[Data records]
────

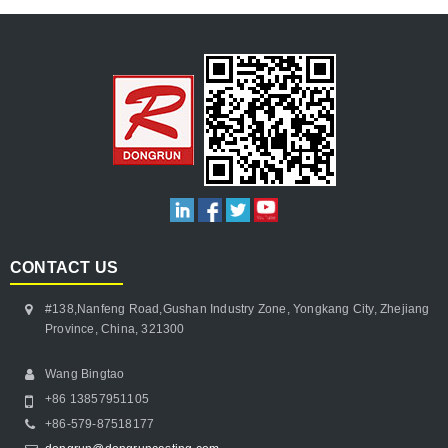
CONTACT US
#138,Nanfeng Road,Gushan Industry Zone, Yongkang City, Zhejiang
Province, China, 321300
Wang Bingtao
+86 13857951105
+86-579-87518177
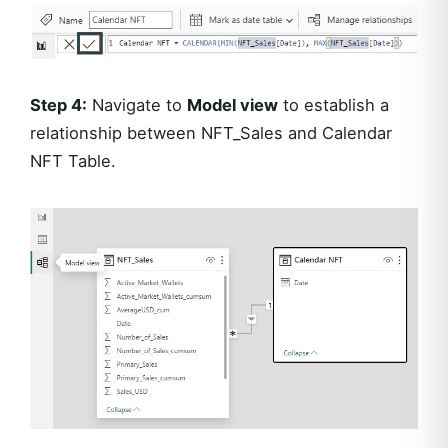
Step 4:
Navigate to
Model view
to establish a
relationship between NFT_Sales and Calendar
NFT Table.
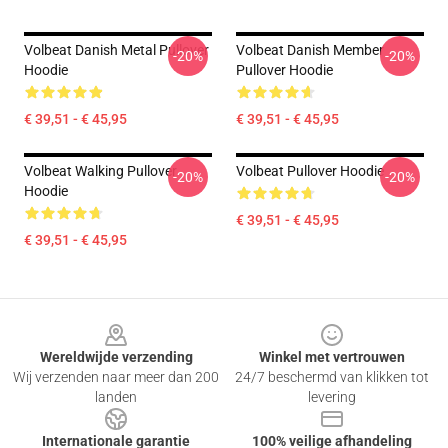
Volbeat Danish Metal Pullover
Volbeat Danish Member
-20%
-20%
Hoodie
Pullover Hoodie
€ 39,51 - € 45,95
€ 39,51 - € 45,95
Volbeat Walking Pullover
Volbeat Pullover Hoodie
-20%
-20%
Hoodie
€ 39,51 - € 45,95
€ 39,51 - € 45,95
Footer
Wereldwijde verzending
Winkel met vertrouwen
Wij verzenden naar meer dan 200
24/7 beschermd van klikken tot
landen
levering
Internationale garantie
100% veilige afhandeling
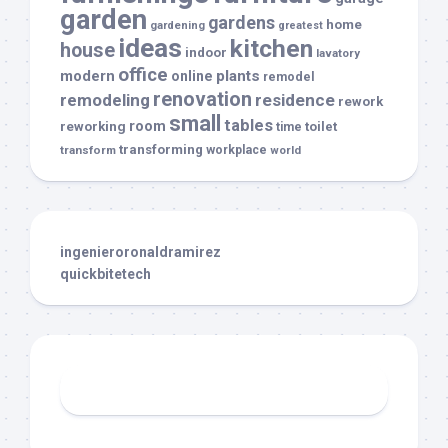
garden
gardens
home
gardening
greatest
ideas
kitchen
house
indoor
lavatory
office
modern
plants
online
remodel
renovation
remodeling
residence
rework
small
tables
room
reworking
toilet
time
transforming
transform
workplace
world
ingenieroronaldramirez
quickbitetech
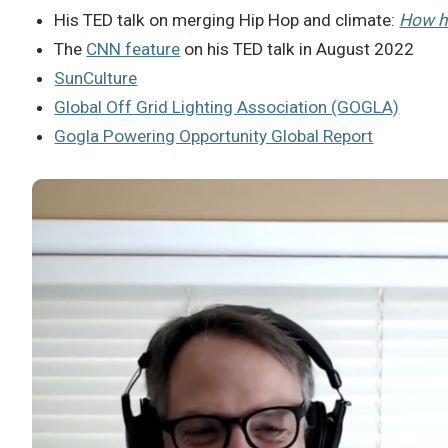
His TED talk on merging Hip Hop and climate:
How h
The
CNN feature
on his TED talk in August 2022
SunCulture
Global Off Grid Lighting Association (GOGLA)
Gogla Powering Opportunity Global Report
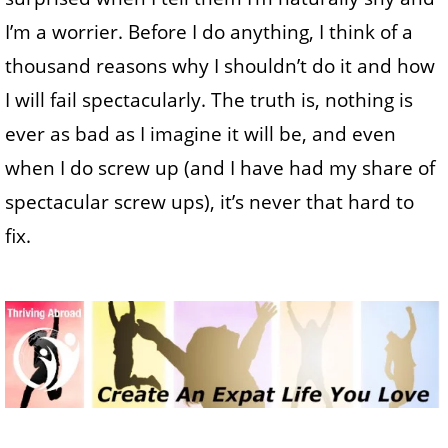
I’m a worrier. Before I do anything, I think of a
thousand reasons why I shouldn’t do it and how
I will fail spectacularly. The truth is, nothing is
ever as bad as I imagine it will be, and even
when I do screw up (and I have had my share of
spectacular screw ups), it’s never that hard to
fix.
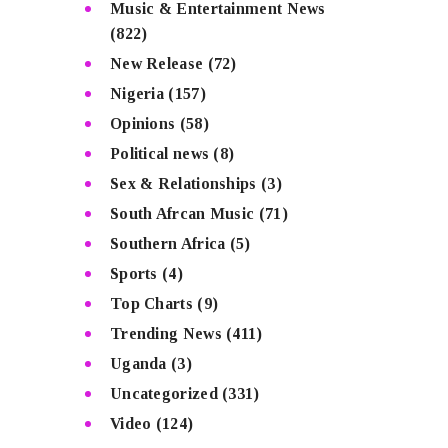
Music & Entertainment News
(822)
New Release
(72)
Nigeria
(157)
Opinions
(58)
Political news
(8)
Sex & Relationships
(3)
South Afrcan Music
(71)
Southern Africa
(5)
Sports
(4)
Top Charts
(9)
Trending News
(411)
Uganda
(3)
Uncategorized
(331)
Video
(124)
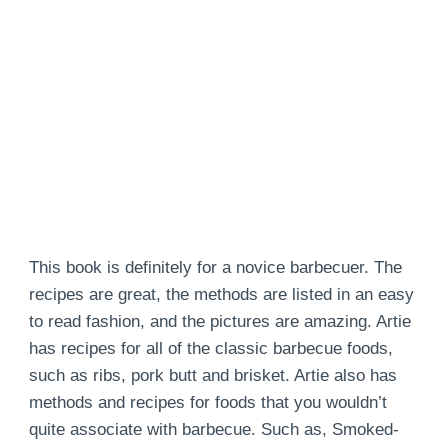
This book is definitely for a novice barbecuer. The
recipes are great, the methods are listed in an easy
to read fashion, and the pictures are amazing. Artie
has recipes for all of the classic barbecue foods,
such as ribs, pork butt and brisket. Artie also has
methods and recipes for foods that you wouldn’t
quite associate with barbecue. Such as, Smoked-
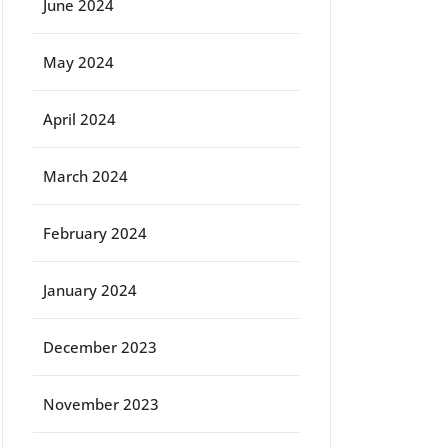
June 2024
May 2024
April 2024
March 2024
February 2024
January 2024
December 2023
November 2023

────

> [WHAT TO DO] When a line in the records above contains the word "foods", copy it.

> [ANSWER SECTION]
has recipes for all of the classic barbecue foods,
methods and recipes for foods that you wouldn’t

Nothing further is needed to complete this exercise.